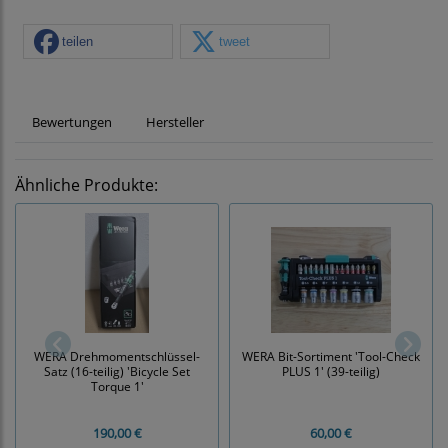
teilen
tweet
Bewertungen
Hersteller
Ähnliche Produkte:
WERA Drehmomentschlüssel-
WERA Bit-Sortiment 'Tool-Check
Satz (16-teilig) 'Bicycle Set
PLUS 1' (39-teilig)
Torque 1'
190,00 €
60,00 €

════════

To do:
Set down, unchanged, the line that contains "Satz (16-teilig) 'Bicycle Set" together with every later line in the records, through the last one.

Solution to this problem:
Satz (16-teilig) 'Bicycle Set
PLUS 1' (39-teilig)
Torque 1'
190,00 €
60,00 €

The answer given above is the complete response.